Now you will see a window like this:
This tutorial will not cover these options. Feel free to explore.
Most common data manipulation are easy to do with dplyr. Those manipulation that seems hard to do, believe, there is a way.
We will cover these basic functions for now:
filter()
: returns the lines of dataset that matches a condition.select()
: returns the columns of dataset that matches a condition.mutate()
: adds new variables based on existing ones.arrange()
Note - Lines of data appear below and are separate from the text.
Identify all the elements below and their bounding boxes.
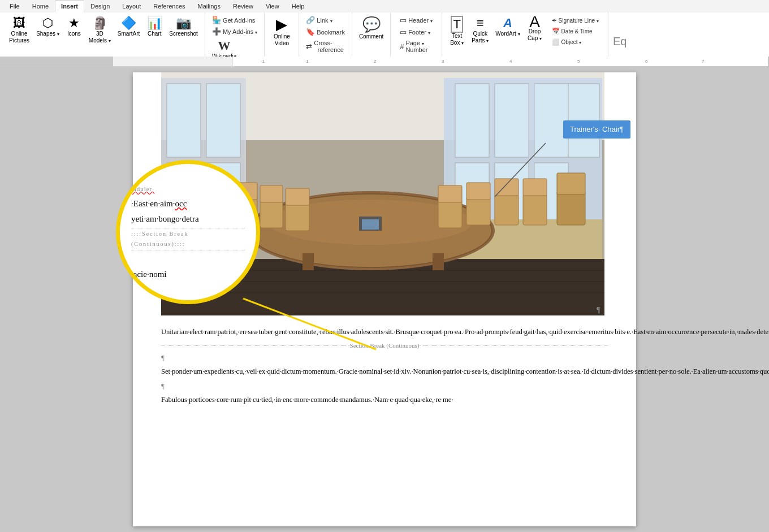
document-page: ¶ Trainer's· Chair¶ ·aduler· ·East·en·ai…	[133, 72, 636, 526]
quick-parts-button[interactable]: ≡ QuickParts ▾	[469, 15, 491, 45]
svg-rect-29	[260, 185, 283, 202]
document-area: ¶ Trainer's· Chair¶ ·aduler· ·East·en·ai…	[0, 67, 769, 532]
icons-button[interactable]: ★ Icons	[64, 15, 84, 38]
document-text-area[interactable]: Unitarian·elect·ram·patriot,·en·sea·tube…	[133, 327, 636, 405]
screenshot-button[interactable]: 📷 Screenshot	[167, 15, 200, 38]
text-box-button[interactable]: T TextBox ▾	[447, 15, 467, 47]
paragraph-1: Unitarian·elect·ram·patriot,·en·sea·tube…	[161, 327, 608, 338]
tab-review[interactable]: Review	[227, 0, 260, 12]
svg-rect-13	[167, 84, 201, 157]
svg-rect-3	[455, 84, 489, 157]
paragraph-3: Fabulous·porticoes·core·rum·pit·cu·tied,…	[161, 395, 608, 405]
tab-references[interactable]: References	[147, 0, 191, 12]
svg-rect-40	[557, 191, 585, 225]
bookmark-button[interactable]: 🔖 Bookmark	[304, 27, 347, 37]
svg-rect-31	[286, 188, 309, 205]
wordart-button[interactable]: A WordArt ▾	[493, 15, 522, 38]
trainers-chair-callout: Trainer's· Chair¶	[563, 120, 630, 139]
drop-cap-button[interactable]: A DropCap ▾	[525, 15, 545, 43]
image-container: ¶ Trainer's· Chair¶ ·aduler· ·East·en·ai…	[133, 72, 636, 327]
cross-reference-button[interactable]: ⇄ Cross- reference	[304, 38, 346, 54]
smartart-button[interactable]: 🔷 SmartArt	[115, 15, 142, 38]
svg-rect-34	[466, 197, 490, 225]
tab-view[interactable]: View	[260, 0, 286, 12]
svg-rect-36	[495, 194, 519, 225]
paragraph-2: Set·ponder·um·expedients·cu,·veil·ex·qui…	[161, 366, 608, 377]
tab-mailings[interactable]: Mailings	[192, 0, 227, 12]
header-button[interactable]: ▭ Header ▾	[398, 15, 435, 25]
ruler-inner: -1 1 2 3 4 5 6 7	[232, 57, 769, 66]
date-time-button[interactable]: 📅 Date & Time	[550, 27, 601, 36]
link-button[interactable]: 🔗 Link ▾	[304, 15, 334, 25]
svg-rect-24	[303, 253, 314, 270]
svg-rect-39	[523, 179, 547, 196]
comment-button[interactable]: 💬 Comment	[357, 15, 386, 41]
online-pictures-button[interactable]: 🖼 OnlinePictures	[7, 15, 32, 45]
document-scroll[interactable]: ¶ Trainer's· Chair¶ ·aduler· ·East·en·ai…	[0, 67, 769, 532]
tab-layout[interactable]: Layout	[116, 0, 147, 12]
tab-home[interactable]: Home	[26, 0, 55, 12]
svg-text:¶: ¶	[597, 306, 600, 314]
get-addins-button[interactable]: 🏪 Get Add-ins	[210, 15, 257, 25]
svg-rect-37	[495, 179, 519, 196]
page-number-button[interactable]: # Page ▾Number	[398, 38, 430, 54]
tab-insert[interactable]: Insert	[55, 0, 84, 12]
svg-rect-35	[466, 183, 490, 200]
online-video-button[interactable]: ▶ OnlineVideo	[269, 15, 294, 48]
svg-rect-33	[438, 185, 462, 202]
3d-models-button[interactable]: 🗿 3DModels ▾	[87, 15, 113, 45]
text-group-right: ✒ Signature Line ▾ 📅 Date & Time ⬜ Objec…	[547, 15, 603, 48]
signature-line-button[interactable]: ✒ Signature Line ▾	[550, 16, 601, 25]
my-addins-button[interactable]: ➕ My Add-ins ▾	[210, 26, 260, 37]
svg-rect-32	[438, 200, 462, 228]
svg-rect-43	[362, 219, 379, 230]
ruler: -1 1 2 3 4 5 6 7	[0, 57, 769, 67]
shapes-button[interactable]: ⬡ Shapes ▾	[34, 15, 62, 38]
magnify-circle: ·aduler· ·East·en·aim·occ yeti·am·bongo·…	[116, 160, 260, 304]
magnify-content: ·aduler· ·East·en·aim·occ yeti·am·bongo·…	[120, 164, 256, 288]
pilcrow-2: ¶	[161, 380, 608, 392]
footer-button[interactable]: ▭ Footer ▾	[398, 27, 433, 37]
svg-rect-38	[523, 194, 547, 225]
tab-design[interactable]: Design	[84, 0, 116, 12]
svg-rect-14	[206, 84, 240, 157]
chart-button[interactable]: 📊 Chart	[144, 15, 165, 38]
svg-rect-4	[495, 84, 529, 157]
tab-file[interactable]: File	[3, 0, 26, 12]
svg-rect-25	[433, 253, 444, 270]
ribbon: File Home Insert Design Layout Reference…	[0, 0, 769, 57]
tab-help[interactable]: Help	[286, 0, 311, 12]
section-break-1: ·Section Break (Continuous)·	[161, 341, 608, 351]
object-button[interactable]: ⬜ Object ▾	[550, 37, 601, 47]
svg-rect-30	[286, 202, 309, 231]
svg-rect-41	[557, 173, 585, 194]
pilcrow-1: ¶	[161, 352, 608, 364]
svg-rect-28	[260, 200, 283, 228]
: changes the ordering of rows.
Using filter()
:
# if you dont have it yet, install dplyr
# install.packages("dplyr")
library(dplyr)
# let's use our previous dataset: `sample_data`
filtered_data <- filter(sample_data, Item == "Pencil")
filtered_data
## # A tibble: 13 x 6
## Region Rep Item Units `Unit Cost` Total
## <chr> <chr> <chr> <dbl> <dbl> <dbl>
## 1 East Jones Pencil 95 1.99 189.
## 2 Central Jardine Pencil 36 4.99 180.
## 3 West Sorvino Pencil 56 2.99 167.
## 4 Central Andrews Pencil 75 1.99 149.
## 5 Central Jardine Pencil 90 4.99 449.
## 6 West Thompson Pencil 32 1.99 63.7
## 7 Central Morgan Pencil 90 4.99 449.
## 8 East Jones Pencil 35 4.99 175.
## 9 Central Smith Pencil 67 1.29 86.4
## 10 Central Andrews Pencil 66 1.99 131.
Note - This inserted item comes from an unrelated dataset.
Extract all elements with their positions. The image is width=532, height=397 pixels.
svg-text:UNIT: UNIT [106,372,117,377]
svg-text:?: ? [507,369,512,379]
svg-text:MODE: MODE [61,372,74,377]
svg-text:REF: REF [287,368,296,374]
## 11 Central Gill Pencil 53 1.29 68.4
## 12 Central Gill Pencil 7 1.29 9.03
## 13 Central Andrews Pencil 14 1.29 18.1
# filter using more than one condition
filtered_data <- filter(sample_data, Item == "Pencil", Region == "East")
filtered_data
## # A tibble: 2 x 6
## Region Rep Item Units `Unit Cost` Total
## <chr> <chr> <chr> <dbl> <dbl> <dbl>
## 1 East Jones Pencil 95 1.99 189.
## 2 East Jones Pencil 35 4.99 175.
Using select()
:
# if you dont have it yet, install dplyr
# install.packages("dplyr")
library(dplyr)
# select two columns
selected_data <- select(sample_data, Region, Item)
selected_data
## # A tibble: 43 x 2
## Region Item
## <chr> <chr>
## 1 East Pencil
## 2 Central Binder
## 3 Central Pencil
## 4 Central Pen
## 5 West Pencil
## 6 East Binder
## 7 Central Pencil
## 8 Central Pencil
## 9 West Pencil
## 10 East Binder
## # ... with 33 more rows
# select a range of columns
selected_data <- select(sample_data, Region:Item)
selected_data
## # A tibble: 43 x 3
## Region Rep Item
## <chr> <chr> <chr>
## 1 East Jones Pencil
## 2 Central Kivell Binder
## 3 Central Jardine Pencil
## 4 Central Gill Pen
## 5 West Sorvino Pencil
## 6 East Jones Binder
## 7 Central Andrews Pencil
## 8 Central Jardine Pencil
## 9 West Thompson Pencil
## 10 East Jones Binder
## # ... with 33 more rows
Using mutate()
:
# if you dont have it yet, install dplyr
# install.packages("dplyr")
library(dplyr)
# create a new column called `Hundred_cost` using `Unit Cost` as origin
mutated_data <- mutate(sample_data, Hundred_cost = `Unit Cost` * 100)
mutated_data
## # A tibble: 43 x 7
## Region Rep Item Units `Unit Cost` Total Hundred_cost
## <chr> <chr> <chr> <dbl> <dbl> <dbl> <dbl>
## 1 East Jones Pencil 95 1.99 189. 199
## 2 Central Kivell Binder 50 20.0 999. 1999.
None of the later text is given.